CPU works. Oh really? But how?
We briefly talked about CPU last time. We already know that the CPU (Central Processing Unit) is the brain of devices, including laptops and computers. This doesn't mean that the CPU is the most important part of a computer. Imagine a human brain, we humans cannot function without a brain, but we cannot live without lungs, heart and other parts of our body too. Like father, like son, like human, like computer. Yet it plays an integral role in performing all the operations and controlling almost everything. Now let's find out:
According to uncle Google, the CPU consists of six main components.
Arithmetic Logic Unit (ALU)
The Arithmetic Logic Unit (ALU) is mainly responsible for 2 tasks. Arithmetic operations and logical operations. The arithmetic unit and the logic unit cannot be separated from each other, because when you do a math calculation, both of them work together to give you the results.
Now open your calculator, write "2 + 2" and press that equal sign (=). This should output you "4". If you see "5", don't panic, it's okay XD. ALU just calculated the output of "2 + 2". We will go back to this calculation later and understand what is happening at a lower level. Let's find out more about arithmetic and logical operations first.
ALU has 4 types of arithmetic operations, such as addition (+), subtraction (-), multiplication (*), and division (/). Interestingly, ALU cannot divide and multiply. Wait, how does it multiply and divide then? ALU uses addition and subtraction to achieve them. Let's see the multiplication case first. ALU uses repeated addition to achieve multiplication. Repeated addition is adding x number y times. For example, instead of "2 * 3 = 6", it calculates "2 + 2 + 2 = 6". This process is vice versa for division. ALU uses repeated subtraction to achieve division. Repeated subtraction is the process of subtracting a number continuously from the large number until the remainder is zero or lesser than the actual number. For example, instead of "6 / 2 = 3", it calculates "6 - 2 - 2 - 2 = 0". We are subtracting the number 2 three times to reach zero, so the answer is 3.
ALU has logical operations at the same time. Logical operations use bitwise operators such as AND, OR, NOT and XOR. Bitwise operators operate on a binary level and they can directly be read by the CPU, more specifically ALU. If you don't know much about bitwise operators, you cannot understand the whole process, so I recommend you at least read the wiki about them. You can see the images below to learn more about how these gates work.

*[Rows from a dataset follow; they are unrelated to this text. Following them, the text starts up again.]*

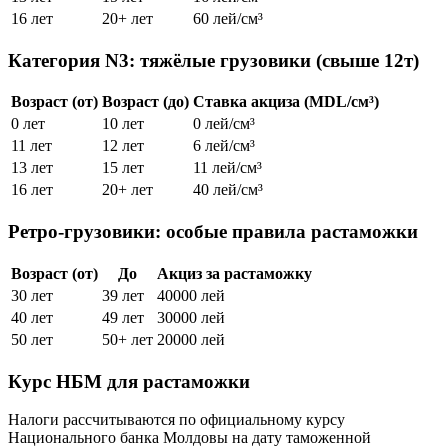
16 лет
20+ лет
60 лей/см³
Категория N3: тяжёлые грузовики (свыше 12т)
Возраст (от)
Возраст (до)
Ставка акциза (MDL/см³)
0 лет
10 лет
0 лей/см³
11 лет
12 лет
6 лей/см³
13 лет
15 лет
11 лей/см³
16 лет
20+ лет
40 лей/см³
Ретро-грузовики: особые правила растаможки
Возраст (от)
До
Акциз за растаможку
30 лет
39 лет
40000 лей
40 лет
49 лет
30000 лей
50 лет
50+ лет
20000 лей
Курс НБМ для растаможки
Налоги рассчитываются по официальному курсу
Национального банка Молдовы на дату таможенной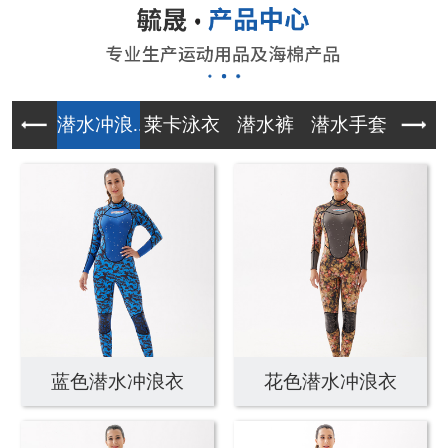
潜水冲浪...
莱卡泳衣
潜水裤
潜水手套
午餐
蓝色潜水冲浪衣
花色潜水冲浪衣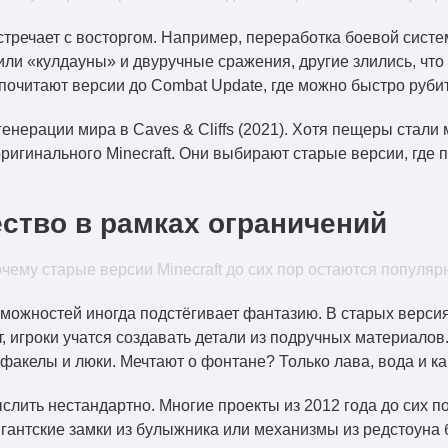
тречает с восторгом. Например, переработка боевой систем
лили «кулдауны» и двуручные сражения, другие злились, чт
почитают версии до Combat Update, где можно быстро рубит
нерации мира в Caves & Cliffs (2021). Хотя пещеры стали
оригинального Minecraft. Они выбирают старые версии, где
ество в рамках ограничений
зможностей иногда подстёгивает фантазию. В старых версия
, игроки учатся создавать детали из подручных материалов
факелы и люки. Мечтают о фонтане? Только лава, вода и к
слить нестандартно. Многие проекты из 2012 года до сих 
гантские замки из булыжника или механизмы из редстоуна б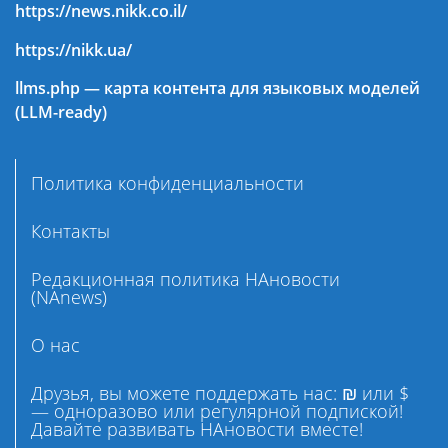
https://news.nikk.co.il/
https://nikk.ua/
llms.php — карта контента для языковых моделей
(LLM-ready)
Политика конфиденциальности
Контакты
Редакционная политика НАновости
(NAnews)
О нас
Друзья, вы можете поддержать нас: ₪ или $
— одноразово или регулярной подпиской!
Давайте развивать НАновости вместе!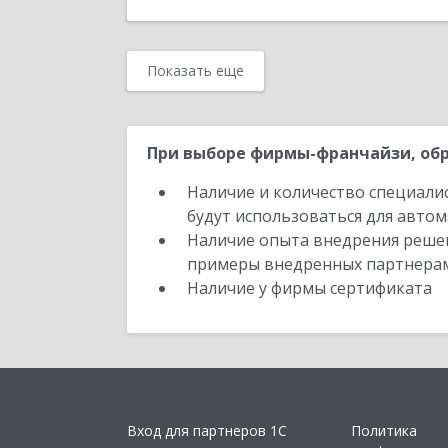
Показать еще
При выборе фирмы-франчайзи, обр
Наличие и количество специали
будут использоваться для автом
Наличие опыта внедрения решен
примеры внедренных партнера
Наличие у фирмы сертификата
Вход для партнеров 1С
Политика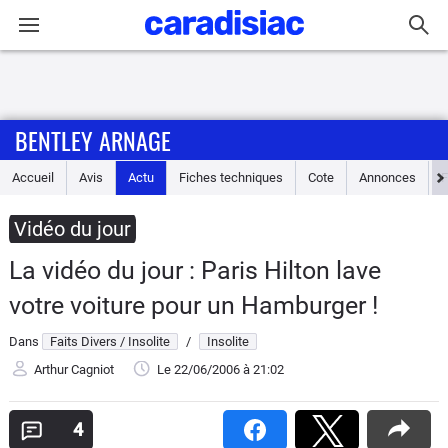
Connexion / Inscription
BENTLEY ARNAGE
Accueil
Accueil
Avis
Actu
Fiches techniques
Cote
Annonces
Actu
Vidéo du jour
Essais
La vidéo du jour : Paris Hilton lave
Guide
votre voiture pour un Hamburger !
d'achat
Dans
Faits Divers / Insolite
/
Insolite
Electriques
Arthur Cagniot
Le 22/06/2006
à 21:02
Utilitaires
4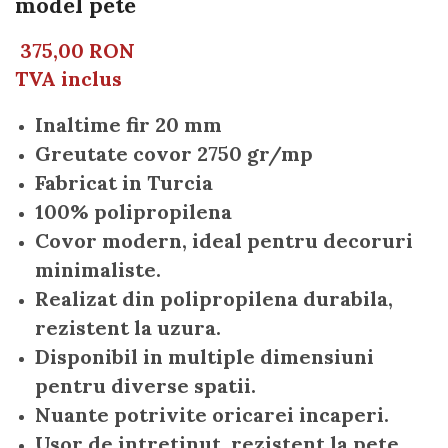
model pete
375,00 RON
TVA inclus
Inaltime fir 20 mm
Greutate covor 2750 gr/mp
Fabricat in Turcia
100% polipropilena
Covor modern, ideal pentru decoruri
minimaliste.
Realizat din polipropilena durabila,
rezistent la uzura.
Disponibil in multiple dimensiuni
pentru diverse spatii.
Nuante potrivite oricarei incaperi.
Usor de intretinut, rezistent la pete.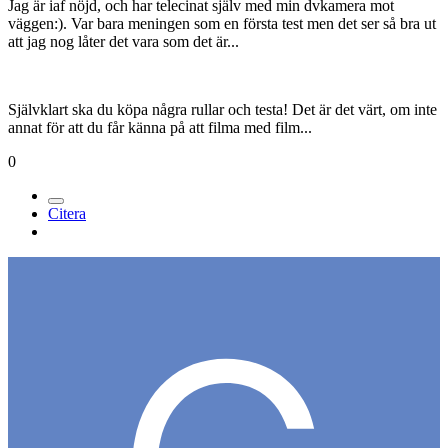
Jag är iaf nöjd, och har telecinat själv med min dvkamera mot
väggen:). Var bara meningen som en första test men det ser så bra ut
att jag nog låter det vara som det är...
Självklart ska du köpa några rullar och testa! Det är det värt, om inte
annat för att du får känna på att filma med film...
0
Citera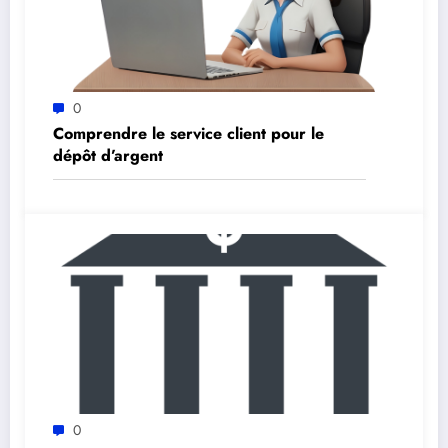
0
Comprendre le service client pour le
dépôt d’argent
0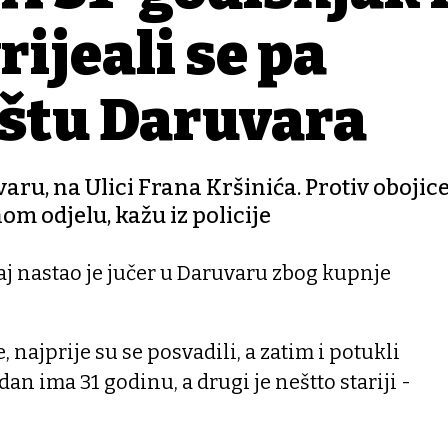
ijeđali se pa
ištu Daruvara
ru, na Ulici Frana Kršinića. Protiv obojice 
m odjelu, kažu iz policije
j nastao je jučer u Daruvaru zbog kupnje
e, najprije su se posvadili, a zatim i potukli
an ima 31 godinu, a drugi je neštto stariji -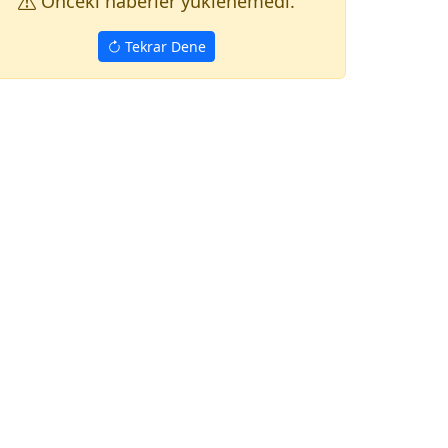
Onceki haberler yuklenemedi.
Tekrar Dene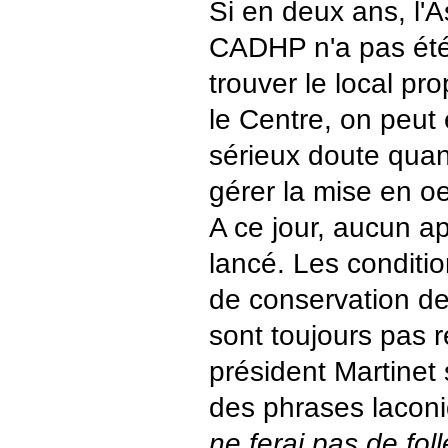
Si en deux ans, l'A
CADHP n'a pas été
trouver le local pr
le Centre, on peut 
sérieux doute quan
gérer la mise en oe
A ce jour, aucun a
lancé. Les conditio
de conservation d
sont toujours pas r
président Martinet 
des phrases laconi
ne ferai pas de fo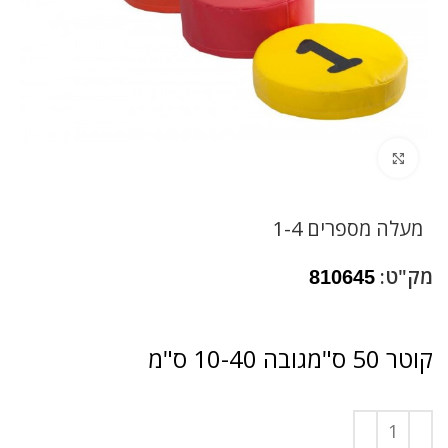
לחץ להגדלה
מעלה מספרים 1-4
מק"ט:
810645
קוטר 50 ס"מגובה 10-40 ס"מ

Now we will talk about why ALU needs both arithmetic and logical operations and how it calculates numbers. Combinations of the logic gates above make it possible to calculate arithmetic operations. Let's go back to our "2 + 2 = 4" calculation again. In a binary system, the decimal number 2 is represented as one-zero (10). To add 2 and 2, ALU uses a series of OR, AND and XOR gates. The result of the logical processing steps for "2 + 2" is one-zero-zero (100), which is the binary code for 4. If you are interested in how these logical processing steps are performed, you should read this amazing article about building 32-bit ALU with 2 control lines. You might be wondering, what is a control line? According to Erik Eidt, who has previously worked as Senior Architect at Apple, two control lines are Ainvert and Bnegate. They can be used to invert values before combining them. So we already know ALU calculates numbers, but we still do not know how data is transported to and from the ALU. This is a sign that we need to learn about Control Unit (CU) right away.
Control Unit (CU)
Control Unit (CU) helps the CPU to direct operations. It tells the memory, ALU, and input/output devices of the computer how to respond to instructions received from programs. Shortly, it controls the aforementioned computer's parts by sending control signals. There is a RISC pipeline in computer architecture. RISC stands for Reduced Instruction Set Computer. It was designed to execute one instruction per cycle, five stages in total. Those stages are, Fetch, Decode, Execute, Memory, and Write. There are 5 types of code that can be written. They are load type, store type, branch, jump, or an R Type of code. We will talk about R Type, also known as ALU. R Type uses 4 stages of the RISC pipeline, fetch, decode, execute, and write-only. CU uses R Type to perform its 4 primary functions when working with ALU. They are again fetch, decode, execute and write back.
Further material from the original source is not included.